Raw data
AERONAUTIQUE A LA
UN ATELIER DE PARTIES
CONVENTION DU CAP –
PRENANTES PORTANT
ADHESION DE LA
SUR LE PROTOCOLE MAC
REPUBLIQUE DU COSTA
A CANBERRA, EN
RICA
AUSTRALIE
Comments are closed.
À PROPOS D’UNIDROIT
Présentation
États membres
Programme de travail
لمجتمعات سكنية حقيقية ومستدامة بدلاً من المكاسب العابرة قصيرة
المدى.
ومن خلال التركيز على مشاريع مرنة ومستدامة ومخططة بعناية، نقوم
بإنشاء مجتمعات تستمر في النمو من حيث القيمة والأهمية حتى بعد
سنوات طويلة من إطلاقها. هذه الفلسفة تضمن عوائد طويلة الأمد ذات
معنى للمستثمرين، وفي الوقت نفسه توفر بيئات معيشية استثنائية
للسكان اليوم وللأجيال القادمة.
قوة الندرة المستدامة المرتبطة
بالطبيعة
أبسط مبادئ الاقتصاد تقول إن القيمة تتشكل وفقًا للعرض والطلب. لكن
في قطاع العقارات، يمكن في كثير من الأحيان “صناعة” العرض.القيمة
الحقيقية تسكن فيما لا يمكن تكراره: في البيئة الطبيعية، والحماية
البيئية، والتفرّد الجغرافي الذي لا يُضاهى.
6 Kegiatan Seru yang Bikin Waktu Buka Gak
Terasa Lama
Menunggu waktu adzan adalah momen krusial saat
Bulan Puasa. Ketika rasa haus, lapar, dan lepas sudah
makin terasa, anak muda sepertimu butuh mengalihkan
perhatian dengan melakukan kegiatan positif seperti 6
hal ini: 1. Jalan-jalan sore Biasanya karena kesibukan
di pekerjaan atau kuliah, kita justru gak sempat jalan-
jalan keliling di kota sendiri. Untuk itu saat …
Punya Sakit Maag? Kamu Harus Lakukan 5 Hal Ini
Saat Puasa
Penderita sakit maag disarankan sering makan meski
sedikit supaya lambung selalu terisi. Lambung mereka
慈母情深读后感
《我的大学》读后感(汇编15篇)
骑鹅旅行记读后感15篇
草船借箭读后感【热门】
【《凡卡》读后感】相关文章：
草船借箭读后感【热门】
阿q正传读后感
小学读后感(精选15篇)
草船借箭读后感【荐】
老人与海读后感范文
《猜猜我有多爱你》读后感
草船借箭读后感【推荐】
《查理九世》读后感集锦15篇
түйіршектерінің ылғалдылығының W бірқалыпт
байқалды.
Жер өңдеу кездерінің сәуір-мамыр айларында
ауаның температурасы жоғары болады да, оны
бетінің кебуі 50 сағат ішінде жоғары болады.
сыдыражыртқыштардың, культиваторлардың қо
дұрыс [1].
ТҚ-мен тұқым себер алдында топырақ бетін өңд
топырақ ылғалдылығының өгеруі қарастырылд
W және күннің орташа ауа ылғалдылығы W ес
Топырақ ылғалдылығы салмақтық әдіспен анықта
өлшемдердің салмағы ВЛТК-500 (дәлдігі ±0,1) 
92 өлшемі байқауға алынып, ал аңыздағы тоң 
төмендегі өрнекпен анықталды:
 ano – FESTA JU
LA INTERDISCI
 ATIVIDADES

==

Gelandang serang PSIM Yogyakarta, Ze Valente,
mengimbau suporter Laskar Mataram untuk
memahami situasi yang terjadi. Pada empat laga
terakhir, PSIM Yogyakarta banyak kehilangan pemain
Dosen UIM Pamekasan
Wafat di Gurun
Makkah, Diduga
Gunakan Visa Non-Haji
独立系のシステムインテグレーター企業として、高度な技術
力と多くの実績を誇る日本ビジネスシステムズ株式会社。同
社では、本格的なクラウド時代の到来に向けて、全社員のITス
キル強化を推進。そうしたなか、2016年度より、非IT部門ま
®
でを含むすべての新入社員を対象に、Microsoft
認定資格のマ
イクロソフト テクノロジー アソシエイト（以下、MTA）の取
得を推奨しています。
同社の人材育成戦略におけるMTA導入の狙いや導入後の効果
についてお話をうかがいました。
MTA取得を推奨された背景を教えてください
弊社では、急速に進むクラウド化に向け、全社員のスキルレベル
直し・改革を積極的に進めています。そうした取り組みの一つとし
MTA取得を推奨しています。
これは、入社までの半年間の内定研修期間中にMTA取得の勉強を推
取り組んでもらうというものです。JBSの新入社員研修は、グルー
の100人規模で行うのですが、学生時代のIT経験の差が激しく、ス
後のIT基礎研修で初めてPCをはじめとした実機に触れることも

* * *

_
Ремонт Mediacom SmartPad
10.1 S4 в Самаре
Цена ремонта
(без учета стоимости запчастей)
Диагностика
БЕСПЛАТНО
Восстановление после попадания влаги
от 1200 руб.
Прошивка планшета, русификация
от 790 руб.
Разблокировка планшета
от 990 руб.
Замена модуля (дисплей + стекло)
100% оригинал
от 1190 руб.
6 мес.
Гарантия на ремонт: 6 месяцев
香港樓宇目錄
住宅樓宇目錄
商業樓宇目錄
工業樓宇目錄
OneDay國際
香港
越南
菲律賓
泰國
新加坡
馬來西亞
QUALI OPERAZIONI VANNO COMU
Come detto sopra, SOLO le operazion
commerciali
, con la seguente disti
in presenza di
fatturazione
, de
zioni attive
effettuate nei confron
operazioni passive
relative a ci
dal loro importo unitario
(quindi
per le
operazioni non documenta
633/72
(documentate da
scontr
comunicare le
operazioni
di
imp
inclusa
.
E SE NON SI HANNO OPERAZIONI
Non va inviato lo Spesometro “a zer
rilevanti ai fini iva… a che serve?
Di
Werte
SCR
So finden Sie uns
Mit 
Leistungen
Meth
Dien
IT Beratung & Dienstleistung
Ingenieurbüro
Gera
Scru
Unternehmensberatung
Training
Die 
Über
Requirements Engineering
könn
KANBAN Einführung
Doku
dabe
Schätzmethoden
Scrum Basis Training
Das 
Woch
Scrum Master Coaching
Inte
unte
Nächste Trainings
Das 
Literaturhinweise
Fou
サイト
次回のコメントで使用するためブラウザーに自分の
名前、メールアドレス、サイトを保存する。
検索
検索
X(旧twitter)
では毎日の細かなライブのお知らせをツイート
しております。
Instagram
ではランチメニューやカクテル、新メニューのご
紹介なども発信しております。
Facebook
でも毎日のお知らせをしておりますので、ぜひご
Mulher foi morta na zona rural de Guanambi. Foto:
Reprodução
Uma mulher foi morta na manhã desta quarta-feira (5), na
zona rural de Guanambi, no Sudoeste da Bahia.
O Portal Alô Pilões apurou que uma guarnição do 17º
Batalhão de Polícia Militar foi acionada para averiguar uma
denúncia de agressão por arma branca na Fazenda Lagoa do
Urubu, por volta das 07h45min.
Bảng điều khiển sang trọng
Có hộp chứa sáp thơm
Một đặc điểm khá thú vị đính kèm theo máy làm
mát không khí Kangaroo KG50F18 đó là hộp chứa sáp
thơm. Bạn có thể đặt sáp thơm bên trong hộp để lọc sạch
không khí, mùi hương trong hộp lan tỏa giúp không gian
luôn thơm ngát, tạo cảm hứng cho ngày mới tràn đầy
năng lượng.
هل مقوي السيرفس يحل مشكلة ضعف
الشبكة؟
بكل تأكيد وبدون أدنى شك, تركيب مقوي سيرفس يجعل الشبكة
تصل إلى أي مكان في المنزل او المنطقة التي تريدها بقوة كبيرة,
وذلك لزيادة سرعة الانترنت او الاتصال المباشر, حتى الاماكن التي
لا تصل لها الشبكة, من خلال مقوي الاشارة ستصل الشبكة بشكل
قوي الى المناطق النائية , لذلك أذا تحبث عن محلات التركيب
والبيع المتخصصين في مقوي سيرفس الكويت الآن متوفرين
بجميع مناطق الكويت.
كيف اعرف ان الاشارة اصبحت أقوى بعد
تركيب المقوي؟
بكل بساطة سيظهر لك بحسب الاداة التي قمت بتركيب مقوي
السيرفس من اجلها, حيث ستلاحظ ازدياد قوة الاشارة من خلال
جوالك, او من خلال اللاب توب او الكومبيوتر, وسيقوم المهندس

Problem to solve
Above are the entries. Copy exactly the part that opens with the line containing "でを含むすべての新入社員を対象に、Microsoft" and closes with the line containing "後のIT基礎研修で初めてPCをはじめとした実機に触れることも", and no more.

Result for this exercise
でを含むすべての新入社員を対象に、Microsoft
認定資格のマ
イクロソフト テクノロジー アソシエイト（以下、MTA）の取
得を推奨しています。
同社の人材育成戦略におけるMTA導入の狙いや導入後の効果
についてお話をうかがいました。
MTA取得を推奨された背景を教えてください
弊社では、急速に進むクラウド化に向け、全社員のスキルレベル
直し・改革を積極的に進めています。そうした取り組みの一つとし
MTA取得を推奨しています。
これは、入社までの半年間の内定研修期間中にMTA取得の勉強を推
取り組んでもらうというものです。JBSの新入社員研修は、グルー
の100人規模で行うのですが、学生時代のIT経験の差が激しく、ス
後のIT基礎研修で初めてPCをはじめとした実機に触れることも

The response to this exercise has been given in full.